A Comparative Analysis on Improving Covid-19 Prediction by Using Ensemble Learning Methods

KARTAL E.

21st International Symposium on Production Research (ISPR) - Digitizing Production System, ELECTR NETWORK, 7 - 09 Ekim 2021, ss.3-14, (Tam Metin Bildiri)

Yayın Türü: Bildiri / Tam Metin Bildiri
Doi Numarası: 10.1007/978-3-030-90421-0_1
Basıldığı Ülke: ELECTR NETWORK
Sayfa Sayıları: ss.3-14
İstanbul Üniversitesi Adresli: Evet

Özet

In this study, it is aimed to improve the Covid-19 predictions in terms of the distinction between Covid-19 and Flu by using several well-known ensemble learning methods namely, majority voting, bagging, boosting, and stacking.
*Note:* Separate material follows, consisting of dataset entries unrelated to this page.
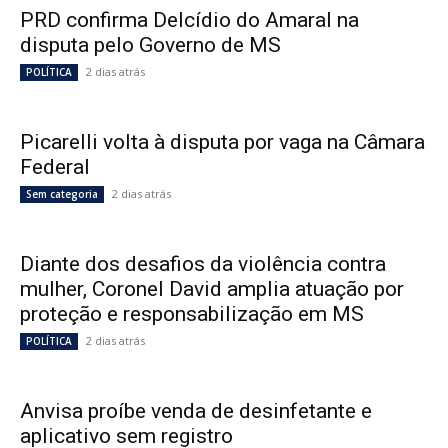
PRD confirma Delcídio do Amaral na
disputa pelo Governo de MS
2 dias atrás
POLÍTICA
Picarelli volta à disputa por vaga na Câmara
Federal
2 dias atrás
Sem categoria
Diante dos desafios da violência contra
mulher, Coronel David amplia atuação por
proteção e responsabilização em MS
2 dias atrás
POLÍTICA
Anvisa proíbe venda de desinfetante e
aplicativo sem registro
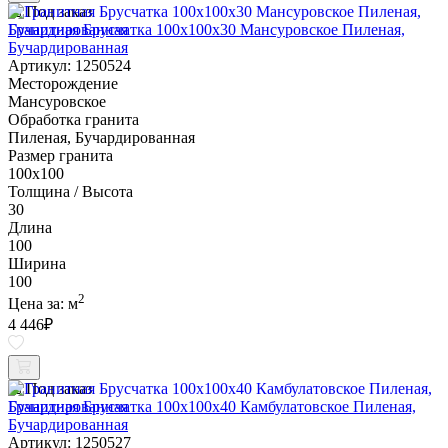
Под заказ
Гранитная Брусчатка 100х100x30 Мансуровское Пиленая,
Бучардированная
Артикул: 1250524
Месторождение
Мансуровское
Обработка гранита
Пиленая, Бучардированная
Размер гранита
100х100
Толщина / Высота
30
Длина
100
Ширина
100
2
Цена за:
м
4 446
₽
Под заказ
Гранитная Брусчатка 100х100x40 Камбулатовское Пиленая,
Бучардированная
Артикул: 1250527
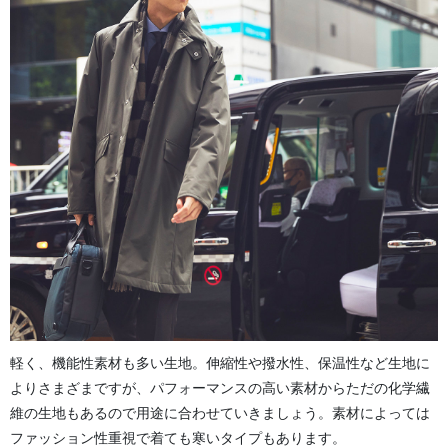
軽く、機能性素材も多い生地。伸縮性や撥水性、保温性など生地に
よりさまざまですが、パフォーマンスの高い素材からただの化学繊
維の生地もあるので用途に合わせていきましょう。素材によっては
ファッション性重視で着ても寒いタイプもあります。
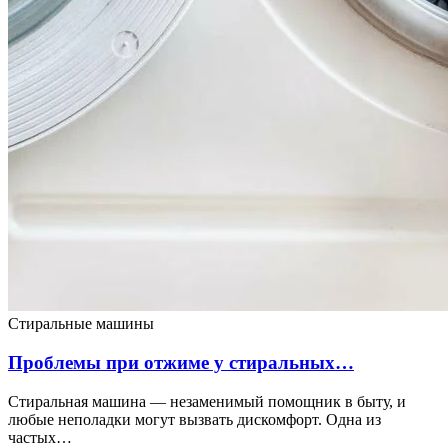
Стиральные машины
Проблемы при отжиме у стиральных…
Стиральная машина — незаменимый помощник в быту, и
любые неполадки могут вызвать дискомфорт. Одна из
частых…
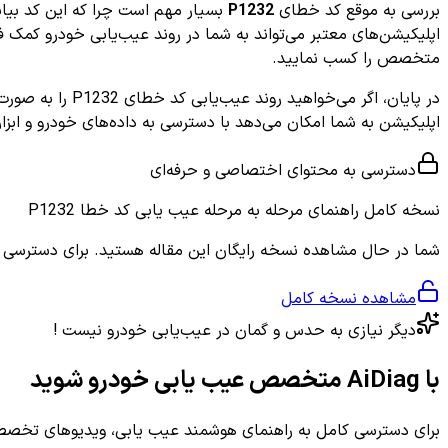
بررسی به موقع کد خطای
P1232
بسیار مهم است چرا که این کد بیان
اپلیکیشن‌های معتبر می‌تواند به شما در روند عیب‌یابی خودرو کمک فرا
متخصص را کسب نمایید.
در پایان، اگر می‌خواهید روند عیب‌یابی کد خطای P1232 را به صورت تخصصی و رایگان دنبال کنید و با راهنمایی‌های مرحله به مرحله آشنا شوید، پیشنهاد می‌کنیم از اپلیکیشن
اپلیکیشن به شما امکان می‌دهد با دسترسی به داده‌های خودرو و ابزار
دسترسی به محتوای اختصاصی و حرفه‌ای
نسخه کامل
راهنمای مرحله به مرحله عیب یابی کد خطا P1232
شما در حال مشاهده نسخه رایگان این مقاله هستید. برای دسترسی به ر
مشاهده نسخه کامل
دیگر نیازی به حدس و گمان در عیب‌یابی خودرو نیست !
با AiDiag متخصص عیب یابی خودرو شوید
برای دسترسی کامل به راهنمای هوشمند عیب یابی، ویدیوهای تخصصی 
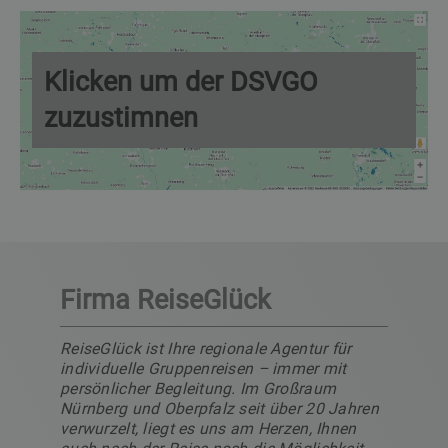
Klicken um der DSVGO
zuzustimnen
Firma ReiseGlück
ReiseGlück ist Ihre regionale Agentur für
individuelle Gruppenreisen – immer mit
persönlicher Begleitung. Im Großraum
Nürnberg und Oberpfalz seit über 20 Jahren
verwurzelt, liegt es uns am Herzen, Ihnen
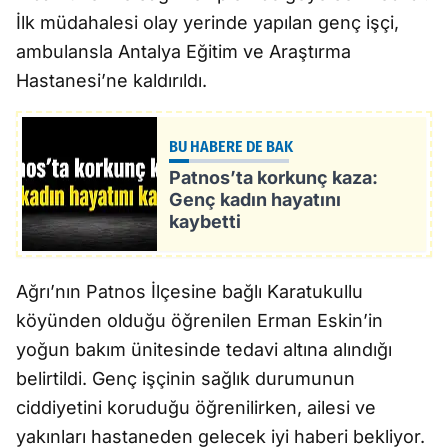
İlk müdahalesi olay yerinde yapılan genç işçi,
ambulansla Antalya Eğitim ve Araştırma
Hastanesi’ne kaldırıldı.
BU HABERE DE BAK
Patnos’ta korkunç kaza:
Genç kadın hayatını
kaybetti
Ağrı’nın Patnos İlçesine bağlı Karatukullu
köyünden olduğu öğrenilen Erman Eskin’in
yoğun bakım ünitesinde tedavi altına alındığı
belirtildi. Genç işçinin sağlık durumunun
ciddiyetini koruduğu öğrenilirken, ailesi ve
yakınları hastaneden gelecek iyi haberi bekliyor.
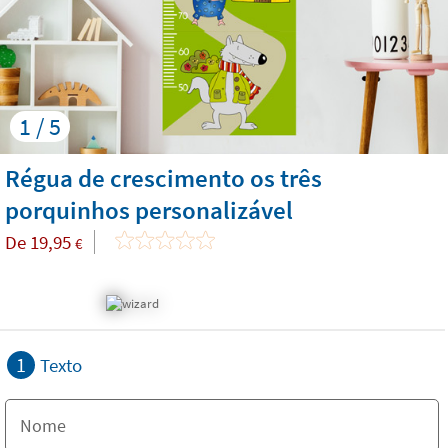
1 / 5
Régua de crescimento os três
porquinhos personalizável
De
19,95
€
1
Texto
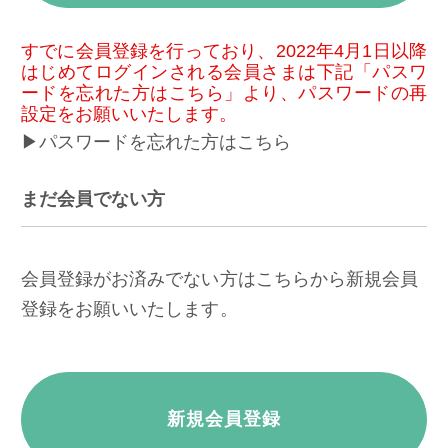
すでに会員登録を行っており、2022年4月1日以降
はじめてログインされる会員さまは下記「パスワ
ードを忘れた方はこちら」より、パスワードの再
設定をお願いいたします。
▶パスワードを忘れた方はこちら
まだ会員でない方
会員登録がお済みでない方はこちらから新規会員
登録をお願いいたします。
新規会員登録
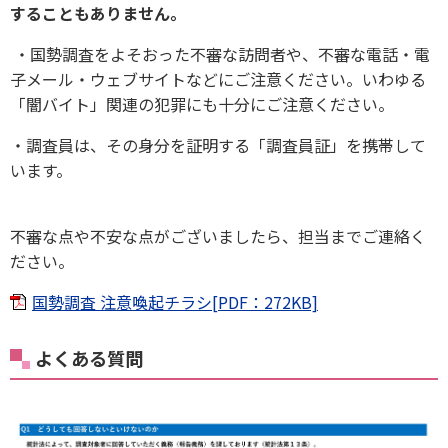
することもありません。
・国勢調査をよそおった不審な訪問者や、不審な電話・電
子メール・ウェブサイトなどにご注意ください。いわゆる
「闇バイト」関連の犯罪にも十分にご注意ください。
・調査員は、その身分を証明する「調査員証」を携帯して
います。
不審な点や不安な点がございましたら、担当までご連絡く
ださい。
国勢調査 注意喚起チラシ[PDF：272KB]
よくある質問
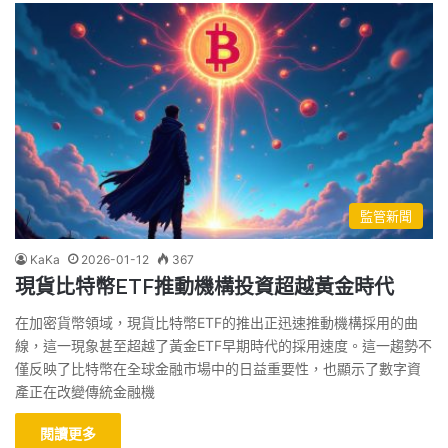
監管新聞
KaKa
2026-01-12
367
現貨比特幣ETF推動機構投資超越黃金時代
在加密貨幣領域，現貨比特幣ETF的推出正迅速推動機構採用的曲
線，這一現象甚至超越了黃金ETF早期時代的採用速度。這一趨勢不
僅反映了比特幣在全球金融市場中的日益重要性，也顯示了數字資
產正在改變傳統金融機
閱讀更多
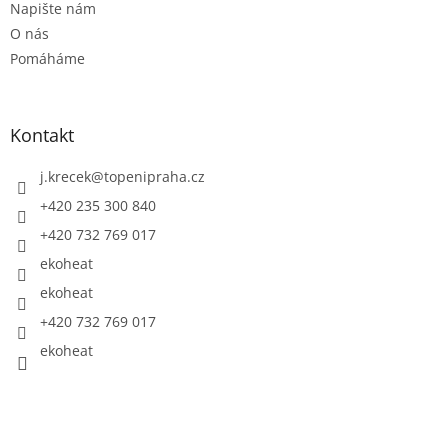
Napište nám
O nás
Pomáháme
Kontakt
j.krecek
@
topenipraha.cz
+420 235 300 840
+420 732 769 017
ekoheat
ekoheat
+420 732 769 017
ekoheat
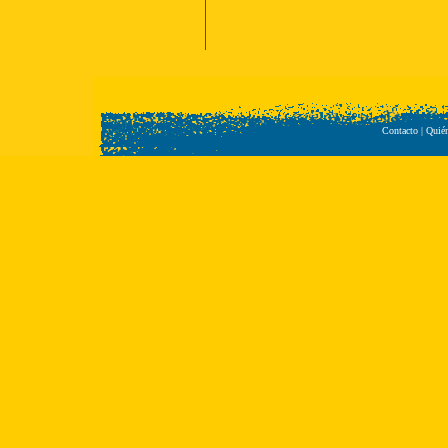
Contacto
|
Quié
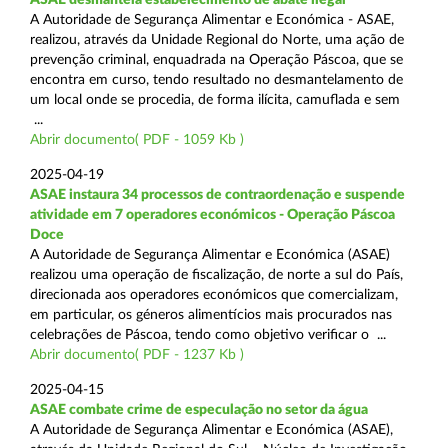
A Autoridade de Segurança Alimentar e Económica - ASAE,
realizou, através da Unidade Regional do Norte, uma ação de
prevenção criminal, enquadrada na Operação Páscoa, que se
encontra em curso, tendo resultado no desmantelamento de
um local onde se procedia, de forma ilícita, camuflada e sem
...
Abrir documento( PDF - 1059 Kb )
2025-04-19
ASAE instaura 34 processos de contraordenação e suspende
atividade em 7 operadores económicos - Operação Páscoa
Doce
A Autoridade de Segurança Alimentar e Económica (ASAE)
realizou uma operação de fiscalização, de norte a sul do País,
direcionada aos operadores económicos que comercializam,
em particular, os géneros alimentícios mais procurados nas
celebrações de Páscoa, tendo como objetivo verificar o ...
Abrir documento( PDF - 1237 Kb )
2025-04-15
ASAE combate crime de especulação no setor da água
A Autoridade de Segurança Alimentar e Económica (ASAE),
In this scope, the performance of base machine learning models was compared with the ensemble ones (majority voting, C5.0, stochastic gradient boosting, bagged CART, random forest, and stacking models) on a public Covid-19 dataset in which observations are labelled as Covid-19 and Flu. Since the task belongs to a classification problem, supervised machine learning algorithms (logistic regression (via generalized linear model), classification and regression trees, artificial neural networks, and support vector machines) are used as base learners. The Cross-Industry Standard Process Model for Data Mining, which is consisted of six stages: business understanding, data understanding, data preparation, modeling, evaluation, and deployment, is used as the study method. In the model performance evaluation stage, an additional metric was proposed by considering the accuracy and its change interval (max-min). The performance of the models was discussed in terms of accuracy and the proposed metric. A Shiny application is developed by using the best performing model. The application enables users to predict Covid-19 status through a web interface and to use it interactively. Analyses are performed with R and RStudio.